YC also has a 4% participation right https://www.ycombinator.com/deal/

Include that and founder ownership drops by 4 percentage points in scenario A.

Also AFAIK the option pool is usually 10% post-money, so the founder would get a few percent less than calculated in the examples (10% pre-money).

  • MikhoOP 3 years ago

    The 4% participation right in the priced round—if YC decides to exercise it—doesn't change anything since it will be a normal equity investment along with a new investor. It means that this new investor gets 96% share of the round and YC gets the remaining 4% of the round. This doesn't influence the founders' ownership in any way—the main number the scenarios compare. In other words, if the priced round results in a 10% share of a start-up given to new investors and YC exercises the 4% participation right, YC gets additional 0,4% and new investor gets 9,6% of this start-up. It doesn't matter for the founders' share what the split of the 10% be.

    I'll update the option pool numbers. Thanks.

    • robocat 3 years ago

      Ahhhh, right, thank you for the correction.

      Note there is a good article on the previous two types of YC SAFE which makes some other points: https://siliconhillslawyer.com/2019/05/01/startups-shouldnt-... Does the YC 7% SAFE get more than $125k liquidation preference when converted?

      Also, does it help to add in the legal fees which are usually paid by the company e.g. $30000 is 1% of your example cash, and I don’t think YC charges for legal?

      YC definitely sell a good story that being founder friendly is their long-term strategy; however: https://siliconhillslawyer.com/2019/02/18/relationships-and-...

      Disclaimer: I am a newbie investor and still trying to understand some of the nuances.

      • MikhoOP 3 years ago

        Thanks.
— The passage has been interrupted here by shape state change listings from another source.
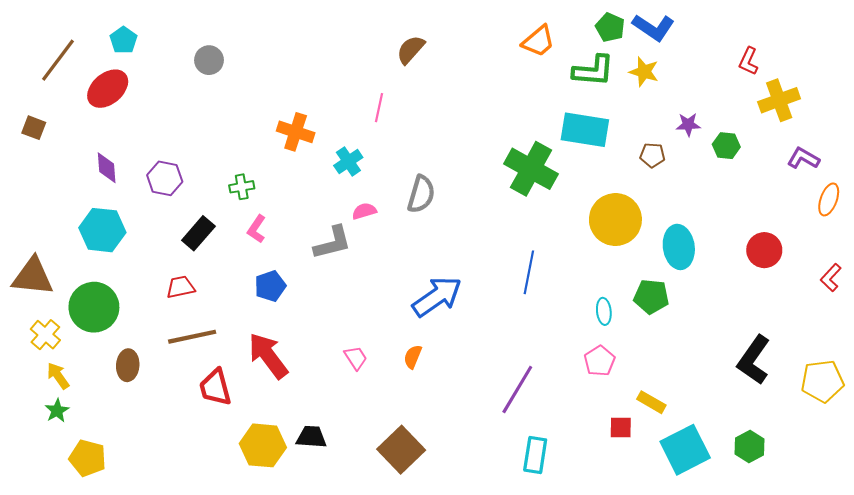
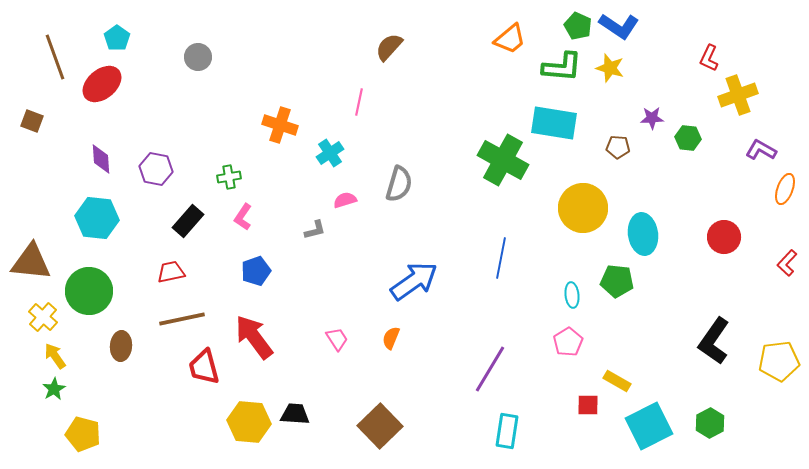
brown line: (58, 60) -> (55, 57), turned -57
gray L-shape: (333, 243) -> (315, 230), size x0.6

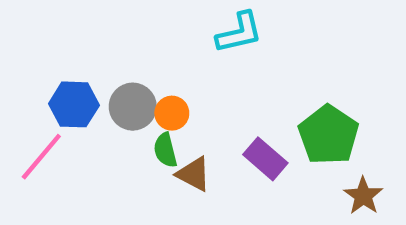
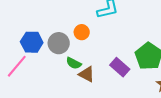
orange circle: (172, 113) -> (82, 32), moved
green semicircle: (165, 150) -> (74, 63), turned -49

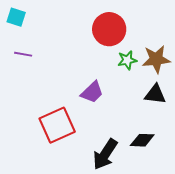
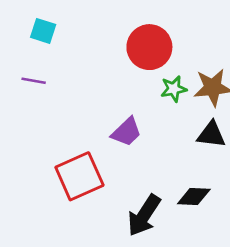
cyan square: (16, 17) -> (43, 31), moved

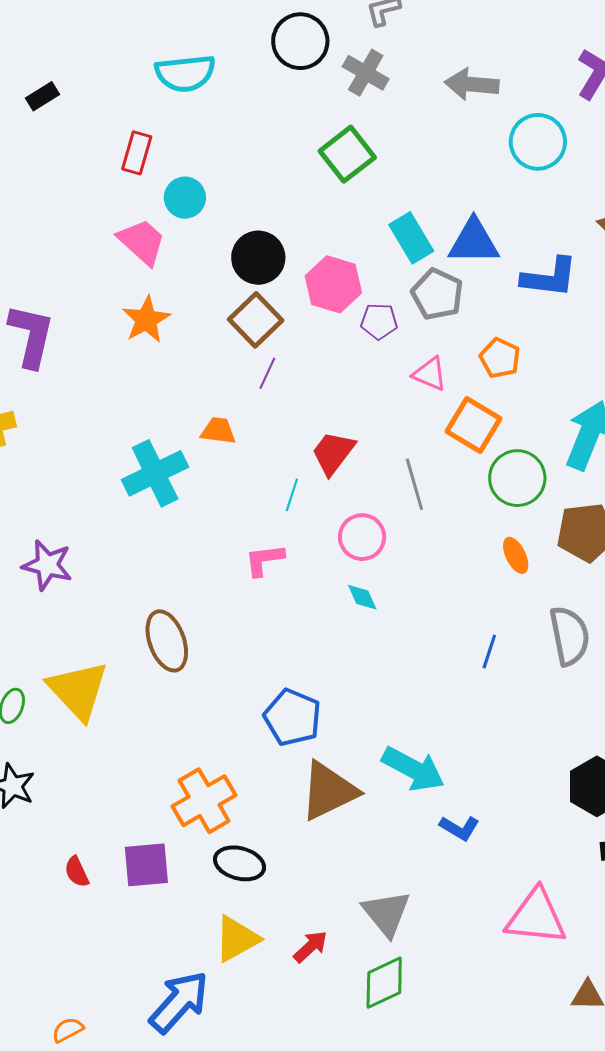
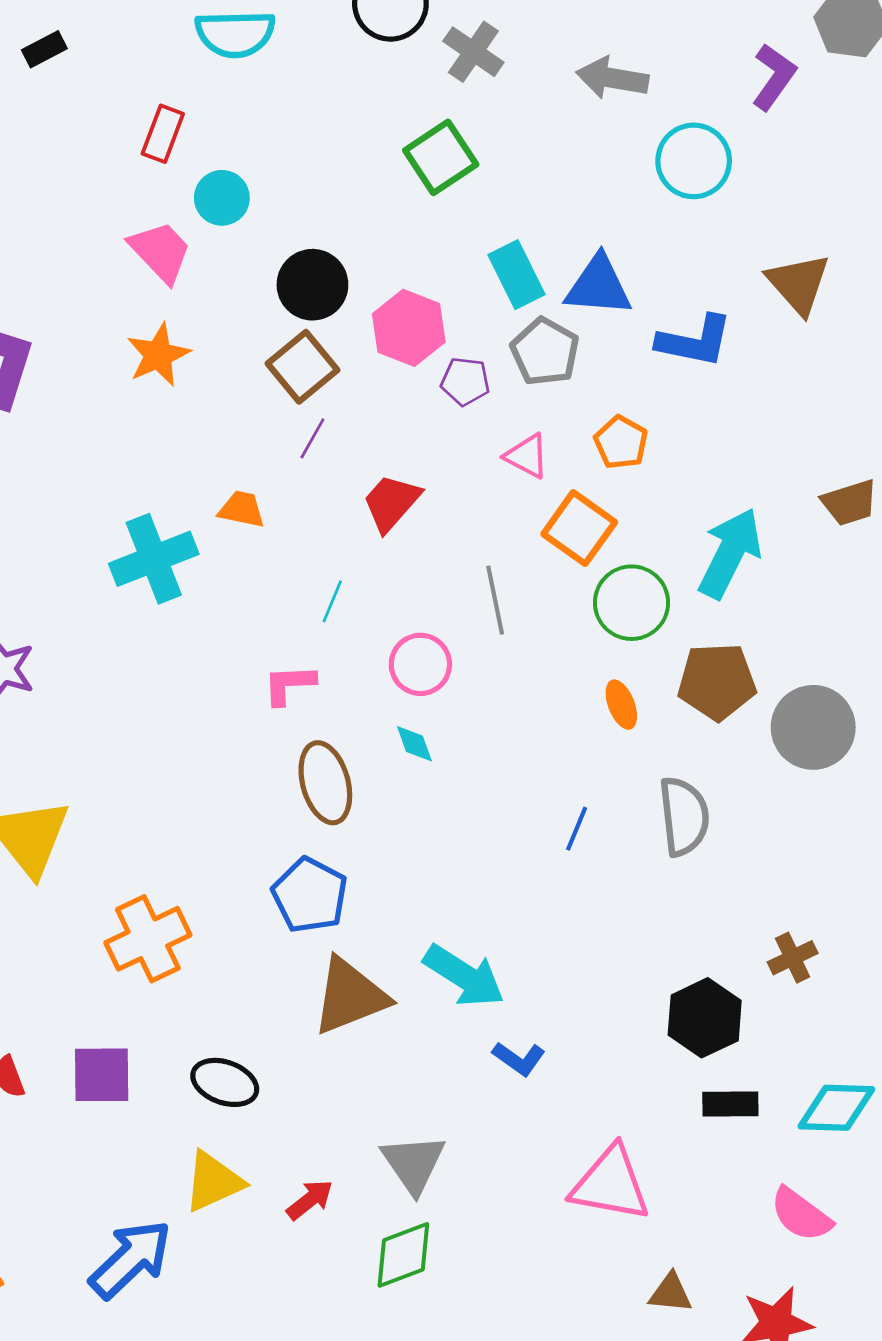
red trapezoid: (333, 453) -> (391, 503), moved
brown ellipse: (167, 641) -> (325, 783), moved
orange cross: (204, 801) -> (148, 939), moved

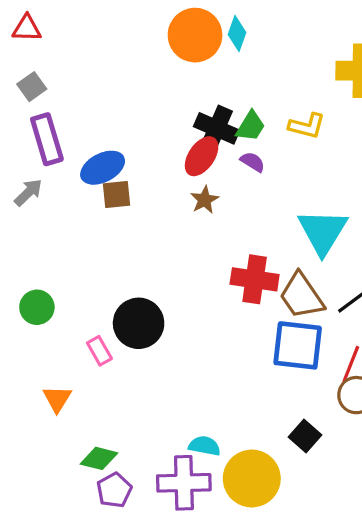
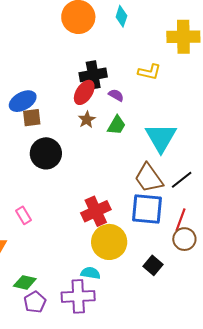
cyan diamond: (237, 34) -> (121, 16), moved
green trapezoid: (251, 126) -> (116, 125), moved
black cross: (217, 128) -> (93, 75), turned -32
red cross: (255, 279) -> (96, 211), moved, turned -32
black circle: (139, 323) -> (46, 153), moved
yellow circle: (252, 479) -> (109, 242), moved

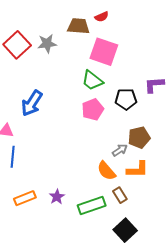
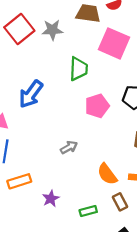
green trapezoid: (92, 80) -> (78, 69), moved, turned -130
gray arrow: (120, 150) -> (69, 147), moved
orange rectangle: (25, 198) -> (19, 181), moved
green rectangle: (92, 205) -> (88, 211), size x0.6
Good read. I'd say legal fees don't influence the cap table and, hence, founders' share unless founders pay them with equity. So, it's a matter of the way the investments are spent, not the cap table structure. But definitely spending relatively big chunk of money on legal at an early stage leaves less money to use for the primary purpose and later dilutes founders' share with inevitable new financing.

        • robocat 3 years ago

          I really like your point. Okay, this is fun, I’ll try another hypothetical.

          Start with the fact the company will be worth a billion (all the gains are outliers and you have to play to win), and then inductively work out costs backwards.

          Objective function: Let’s assume every productive hour in the first year linearly increases your returns, so spending 5 weeks chasing investors reduces returns by $100 million. Every angel dollar returns 30x, so the marginal cost of $30k legal fees is actually $9 million (ignoring other non-trivial factors!)

          Constraints: you must have certain things (money, employees, legal documents, advice) so the outcomes are extremely sensitive to the constraints. We talk about a constraint like legal fees, but removing that constraint should theoretically have a massive impact on viability, IPO price, and founder returns. It isn’t linearly a few percent ($x kilodollars of a $x megadollar investment).

          Startup economics for founders are highly unintuitive and non-linear, with exponentials over time causing thought failures. You have made me realise I don’t have a good feel for this AT ALL.

          Addendum: one of the sentences on siliconhillslawyer.com talks about smart VCs counter-intuitively forcing money to be wasted in early rounds. It gives the VCs more leverage with founder negotiations about equity ownership when the money runs out and another round is needed.

          • MikhoOP 3 years ago

            In general, any decision in the early days has a long tail and consequences. Hire the wrong person—and start-up wastes not only a semi-annual or an annual salary (more than $30K) but also a lot of valuable time. Sometimes wrong hire could kill a start-up just by wasting all the money early.

            It's good to optimize in the early days but it's also important to not be penny wise and pound-foolish. In general, today there are a lot of standard deals, documents, and lawyers who specialize in start-up deals. Properly speaking, for a law firm it is usually worth making its services inexpensive and accessible for fresh start-ups since it's the firm's investment in keeping these start-ups as clients should they grow and become big. It's not worth it for a lawyer to rip off a start-up for pennies and lose this start-up as a client when it becomes big. Not to mention losing reputation among other startups. So, for a start-up, it's worth finding the right lawyer who works mostly with start-ups and not rely on "general practices" pushed by a VC or VC's own loyal lawyer that surprisingly serves only this VC's pocket.

            Taking money at the early stage is a tough game. When founders take an investor's money, the investor's business model becomes the business model of their start-up: only outlier growth and outsized returns. The longer start-ups bootstrap the better it is for founders and for business. Preferably, to bootstrap till the product-market/fit and take money only as a fuel for growth. This way a start-up has a lot of leverage in fundraising since it doesn't need money to survive—just to have more fuel to make the fire bigger.

            Calculations in my post make it obvious that any pre-seed round (including Y Combinator's deal) results in founders losing a very big chunk (30%+) of their start-up by the time they close the next Seed round or priced round in YC'S deal case.

            Nevertheless, if there are no other options and the only one is to take money early, then so be it. It's better like this than nothing at all.

MikhoOP 3 years ago

For those who want to crunch numbers here is the Excel file I created for the comparison with all the scenarios and valuations:

https://link.babich.me/ycdeal

MikhoOP 3 years ago

I crunched some numbers to model different scenarios and different start-up valuations to compare whether the YC deal is any good and what the other options are. In general, thinking about the 7% of the Safe and whether it's worth it is the wrong mental model to start with. It’s like announcing winners and losers in a race immediately after the start and before anybody even runs half a distance. The thing is 7% Safe is just Step 1 in a priced round when YC’s shares convert — and there are 3 steps that depend on the priced round valuation and share a new VC gets. Anyway, I modeled 3 scenarios with 7 different start-up valuations of the priced round for each to compare founders' shares as a result.